Notwithstanding the foregoing, all restrictions to which Restricted Stock Awards
are subject shall lapse (a) upon the death or disability of the holder, (b) upon
the occurrence of such special circumstance or event as in the opinion of the
Board of Directors merits special considerations or (c) upon a Change in Control
while the holder is employed by, or serving as a director of, the Corporation or
a Subsidiary.

     16. ADJUSTMENT PROVISION. If prior to the complete exercise of any Option,
or prior to the satisfaction, expiration or lapse of all of the restrictions and
conditions imposed pursuant to a Restricted Stock Award, there shall be declared
and paid a stock dividend upon the Shares or if the Shares shall be split up,
converted, exchanged, reclassified, or in any way substituted for,

          (a) in the case of an Option, then the Option, to the extent that it
     has not been exercised, shall entitle the holder thereof upon the future
     exercise of the Option to such number and kind of securities or cash or
     other property subject to the terms of the Option to which he would have
     been entitled had he actually owned the Shares subject to the unexercised
     portion of the Option at the time of the occurrence of such stock dividend,
     split-up, conversion, exchange, reclassification or substitution, and the
     aggregate purchase price upon the future exercise of the Option shall be
     the same as if the originally optioned Shares were being purchased
     thereunder; and

          (b) in the case of a Restricted Share issued pursuant to a Restricted
     Stock Award, the holder of such Award shall receive, subject to the same
     restrictions and other conditions of such Award as determined pursuant to
     the provisions of Section 12, the same securities or other property as are
     received by the holders of the Corporation's Shares pursuant to such stock
     dividend, split-up, conversion, exchange, reclassification or substitution.
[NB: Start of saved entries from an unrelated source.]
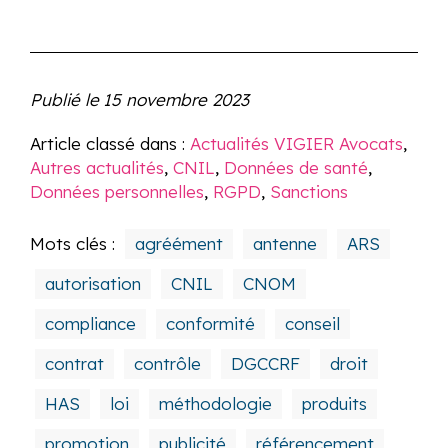
Publié le
15 novembre 2023
Article classé dans :
Actualités VIGIER Avocats
,
Autres actualités
,
CNIL
,
Données de santé
,
Données personnelles
,
RGPD
,
Sanctions
Mots clés :
agréément
antenne
ARS
autorisation
CNIL
CNOM
compliance
conformité
conseil
contrat
contrôle
DGCCRF
droit
HAS
loi
méthodologie
produits
promotion
publicité
référencement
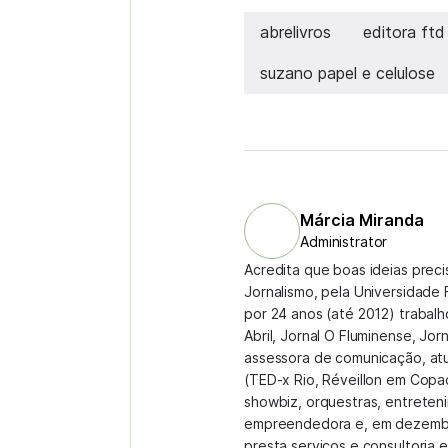
abrelivros
editora ftd
suzano papel e celulose
Márcia Miranda
Administrator
Acredita que boas ideias prec
Jornalismo, pela Universidade 
por 24 anos (até 2012) trabal
Abril, Jornal O Fluminense, Jor
assessora de comunicação, at
(TED-x Rio, Réveillon em Copa
showbiz, orquestras, entreteni
empreendedora e, em dezembr
presta serviços e consultoria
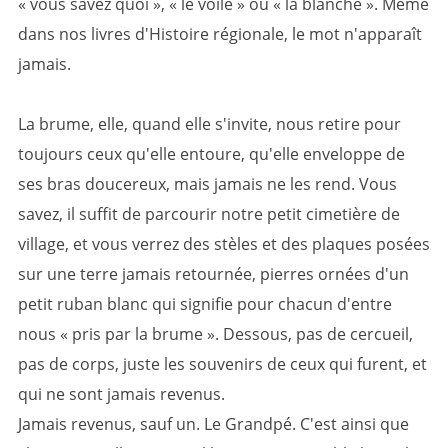
« vous savez quoi », « le voile » ou « la blanche ». Même
dans nos livres d'Histoire régionale, le mot n'apparaît
jamais.
La brume, elle, quand elle s'invite, nous retire pour
toujours ceux qu'elle entoure, qu'elle enveloppe de
ses bras doucereux, mais jamais ne les rend. Vous
savez, il suffit de parcourir notre petit cimetière de
village, et vous verrez des stèles et des plaques posées
sur une terre jamais retournée, pierres ornées d'un
petit ruban blanc qui signifie pour chacun d'entre
nous « pris par la brume ». Dessous, pas de cercueil,
pas de corps, juste les souvenirs de ceux qui furent, et
qui ne sont jamais revenus.
Jamais revenus, sauf un. Le Grandpé. C'est ainsi que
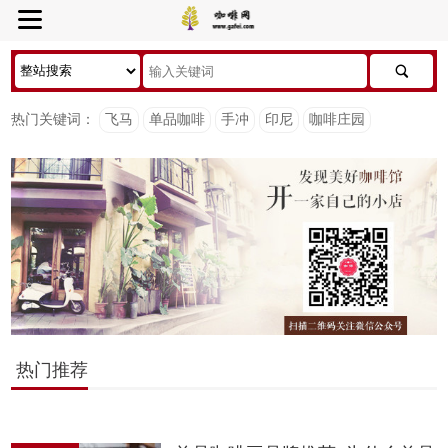
热门关键词：
飞马
单品咖啡
手冲
印尼
咖啡庄园
热门推荐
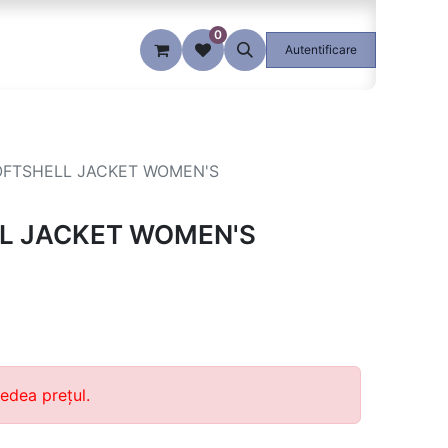
0
Blog
Autentificare
OFTSHELL JACKET WOMEN'S
L JACKET WOMEN'S
edea prețul.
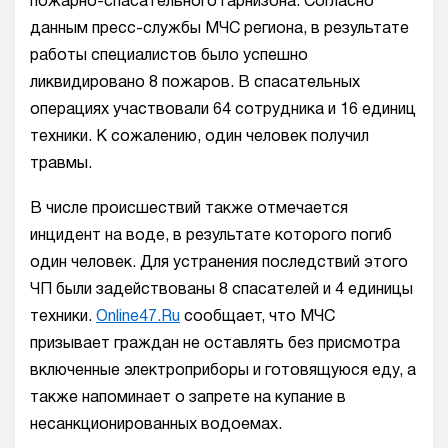
пожарно-спасательного гарнизона. Согласно
данным пресс-службы МЧС региона, в результате
работы специалистов было успешно
ликвидировано 8 пожаров. В спасательных
операциях участвовали 64 сотрудника и 16 единиц
техники. К сожалению, один человек получил
травмы.
В числе происшествий также отмечается
инцидент на воде, в результате которого погиб
один человек. Для устранения последствий этого
ЧП были задействованы 8 спасателей и 4 единицы
техники.
Online47.Ru
сообщает, что МЧС
призывает граждан не оставлять без присмотра
включенные электроприборы и готовящуюся еду, а
также напоминает о запрете на купание в
несанкционированных водоемах.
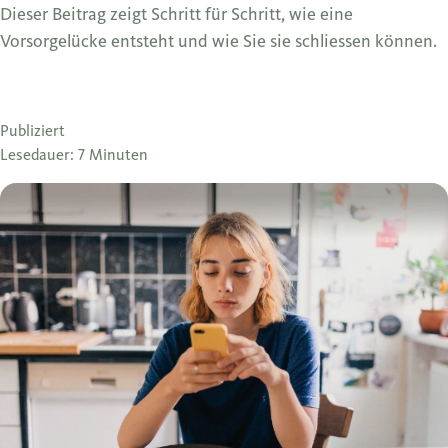
Dieser Beitrag zeigt Schritt für Schritt, wie eine
Vorsorgelücke entsteht und wie Sie sie schliessen können.
Publiziert
Lesedauer: 7 Minuten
     Any fractional shares or securities issuable upon the exercise of the
Option as a result of such adjustment shall be payable in cash based upon the
Fair Market Value of such shares or securities at the time of such exercise. If
any such event should occur, the number of Shares with respect to which
Incentive Awards remain to be issued, or with respect to which Incentive Awards
may be reissued, shall be adjusted in a similar manner.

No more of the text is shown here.